Tra questi ultimi egli considera in particolare quelli la cui insolubilità dipende da ciò: che nella loro enunciazione è presupposto come possibile ed esauribile qualche procedimento, implicante l’esecuzione di un numero infinito di operazioni o di processi successivamente eseguibili (tale sarebbe ad esempio il problema di inscrivere in una circonferenza il poligono regolare di massimo numero di lati).
Accanto a questa specie di problemi, che l’Enriques chiama «trascendenti» per analogia coll’uso che si fa di questa parola dai matematici nella teoria delle funzioni, se ne presenta un’altra: quella dei problemi la cui insolubilità dipende dal fatto che la loro soluzione implicherebbe il simultaneo verificarsi di condizioni direttamente o indirettamente contraddittorie l’una all’altra. Tale sarebbe il caso, ad esempio, in geometria se si domandasse di costruire un poliedro regolare di dieci facce.

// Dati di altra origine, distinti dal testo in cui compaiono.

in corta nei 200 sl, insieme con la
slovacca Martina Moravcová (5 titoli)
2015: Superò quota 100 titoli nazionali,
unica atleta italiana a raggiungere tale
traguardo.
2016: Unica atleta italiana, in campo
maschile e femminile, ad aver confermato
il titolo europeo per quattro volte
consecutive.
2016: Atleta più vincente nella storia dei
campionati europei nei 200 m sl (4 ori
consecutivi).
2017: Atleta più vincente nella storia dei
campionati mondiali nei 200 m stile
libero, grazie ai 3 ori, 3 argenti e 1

Una terza specie di problemi insolubili è costituita da quelli che l’Enriques chiama «problemi dell’assoluto». Il carattere di questi viene da lui chiarito ricorrendo all’esempio della questione meccanica del «moto assoluto». Poiché per moto di un corpo non si intende altro che il cambiamento di posizione di esso rispetto ad altri, qualunque affermazione in cui si parli del moto d’un corpo dovrà, per aver senso, riferirsi, in modo esplicito o implicito, a qualche particolare sistema di corpi rispetto ai quali tale cambiamento di posizione si verifichi. Parlare quindi del moto d’un corpo come di qualche «stato» o proprietà che riguarda lui solo, o andar cercando criteri per distinguere i moti «apparenti» e «relativi» da un preteso moto «reale» e «assoluto», è proporsi un problema perfettamente assurdo e privo di significato.